Pour Assad, tout n’est que complot

Liberation
Syrie: «Le discours de Bachar al-Assad ne pouvait pas surprendre»

Fabrice Balanche est maître de conférences à l'Université Lyon 2 et directeur du Groupe de Recherches et d'Etudes sur la Méditerranée et le Moyen-Orient (GREMMO) à la Maison de l'Orient. Spécialiste de la Syrie, il y a vécu plusieurs années.

Il décrypte la mise en scène et les points abordés par Bachar al-Assad dans son discours, le premier depuis le début de la contestation.

Le président syrien n'y a annoncé aucune réforme concrète, n'a pas évoqué la levée de l'état d'urgence (promise la semaine dernière par sa conseillère) et évoqué une «conspiration» venue de l'étranger.

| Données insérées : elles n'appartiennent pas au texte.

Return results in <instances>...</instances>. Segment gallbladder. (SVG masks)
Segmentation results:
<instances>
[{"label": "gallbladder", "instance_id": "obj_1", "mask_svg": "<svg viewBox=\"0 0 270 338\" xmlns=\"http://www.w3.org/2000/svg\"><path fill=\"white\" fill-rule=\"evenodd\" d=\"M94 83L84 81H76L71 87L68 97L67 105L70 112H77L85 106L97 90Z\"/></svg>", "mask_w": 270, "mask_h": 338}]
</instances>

Souriant. «Bachar al-Assad est apparu très décontracté, un peu à la Tony Blair. Il plaisante avec les députés, n'est pas rigide comme son père [Hafez al-Assad, dont il a hérité le pouvoir à sa mort, en 2000, ndlr]. Il joue sur une image sympathique, cherche à montrer qu'il est sûr de lui et de son pouvoir.»

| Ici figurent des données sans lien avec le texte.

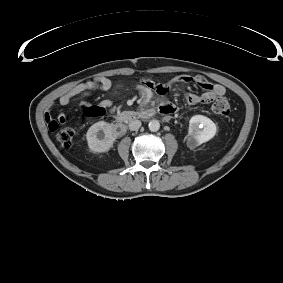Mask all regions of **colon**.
Wrapping results in <instances>:
<instances>
[{"instance_id":"5ec220e1","label":"colon","mask_w":283,"mask_h":283,"mask_svg":"<svg viewBox=\"0 0 283 283\" xmlns=\"http://www.w3.org/2000/svg\"><path fill=\"white\" fill-rule=\"evenodd\" d=\"M212 111L216 115L226 116L230 113V104L224 97H219L212 104ZM97 117V116H96ZM56 141L63 147L71 146L74 132L70 128H61L55 134Z\"/></svg>"}]
</instances>
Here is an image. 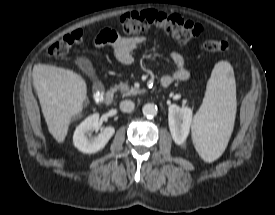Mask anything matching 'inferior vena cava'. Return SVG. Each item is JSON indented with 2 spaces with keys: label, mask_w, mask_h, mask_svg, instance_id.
I'll return each instance as SVG.
<instances>
[{
  "label": "inferior vena cava",
  "mask_w": 275,
  "mask_h": 215,
  "mask_svg": "<svg viewBox=\"0 0 275 215\" xmlns=\"http://www.w3.org/2000/svg\"><path fill=\"white\" fill-rule=\"evenodd\" d=\"M135 104L131 100H125L120 103V109L123 112H132L134 110Z\"/></svg>",
  "instance_id": "inferior-vena-cava-1"
}]
</instances>
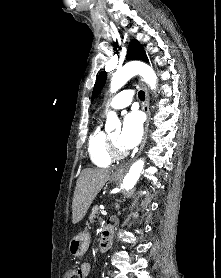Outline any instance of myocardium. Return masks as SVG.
Masks as SVG:
<instances>
[{
	"instance_id": "1",
	"label": "myocardium",
	"mask_w": 221,
	"mask_h": 278,
	"mask_svg": "<svg viewBox=\"0 0 221 278\" xmlns=\"http://www.w3.org/2000/svg\"><path fill=\"white\" fill-rule=\"evenodd\" d=\"M106 150L109 157L113 160L122 159L128 154L126 150L117 148L109 135H107Z\"/></svg>"
}]
</instances>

Sunnites. «Au début du discours, un député, habillé comme un religieux sunnite, s'est levé. Il a imploré Bachar de "les protéger". C'était clairement une mise en scène, pour montrer que les sunnites sont du côté du pouvoir.»

Une «guerre des slogans». «Les députés ont scandé, pendant et après le discours, "Dieu, la Syrie, Bachar et c'est tout". C'est la phrase rituelle prononcée à l'égard des dirigeants en Syrie. Bachar a corrigé: "Non, c'est Dieu, la Syrie, le peuple et c'est tout". Les manifestants ont, eux, détourné cette phrase, et scandent "Dieu, la Syrie, la liberté et c'est tout".»

La conspiration venue de l'étranger. «C'est une rhétorique très classique, je ne m'attendais pas à autre chose. Ce sont des arguments qui portent, la plupart des gens y croient. Le pays vit dans cette ambiance depuis 1963 et la prise du pouvoir par le parti Baas.

«Il a évoqué un plan américain qui, depuis 2001, viserait tour à tour l'Afghanistan, l'Irak, le Liban, etc.

«A propos de Deraa [la ville qui s'est soulevée la première, sévèrement réprimée, ndlr], il a dit que ce n'était pas possible que ce soient les habitants qui manifestent car, étant proches de "l'ennemi sionniste" (ce sont les termes qu'il a employés), ils savaient mieux que les autres les dangers qu'encourrait la Syrie.

«Il a donc clairement accusé Israël d'avoir manipulé les gens de Deraa. A Lattaquié [où se sont déroulés de violents affrontements ce weekend, ndlr], il a sous-entendu que c'était le Liban de Saad Hariri qui était intervenu.»

Les réformes. «Il n'a annoncé aucune mesure concrète, ni même évoqué l'état d'urgence. Sa conseillère avait déjà parlé de tout cela la semaine dernière et, pour lui, c'est du menu fretin. Lui, il est là pour parler du monde arabe, de la place de la Syrie, du complot, etc.

«Il s'est présenté en grand réformateur, a prétendu que les réformes avaient déjà été lancées en 2005. A appelé le peuple à la patience, demandé du temps.

«Bachar n'est pas fou. Il a vu ce qui s'était passé en Tunisie et en Egypte, son régime a imaginé les différents scénarios en cas de contestation. Là, ils ont clairement choisi de ne rien lâcher sous la pression, contrairement à ce qu'avaient fait Ben Ali et Moubarak.»

Héritier. «La teneur du discours était attendue. Bachar al-Assad ne pouvait pas surprendre, car il est l'héritier d'un système. Il essaie de réformer à la marge, mais il ne peut pas changer les choses en profondeur. S'il va trop loin, le régime tombe. Car celui-ci est aux mains d'une communauté minoritaire en Syrie, les alaouites. En cas de libéralisation de la vie politique, le régime saute.»

Et maintenant? «Le test, ce sera vendredi: y aura-t-il des manifestations monstres après la grande prière? L'opposition syrienne est-elle complètement muselée ou est-elle capable d'organiser ces manifestations? Il faut que cela bouge partout dans le pays, au même moment. Sinon, le régime enserre la ville rebelle, envoie les troupes, et c'est le massacre. Je pense que les services de sécurité vont convoquer les imams et leur faire la leçon.»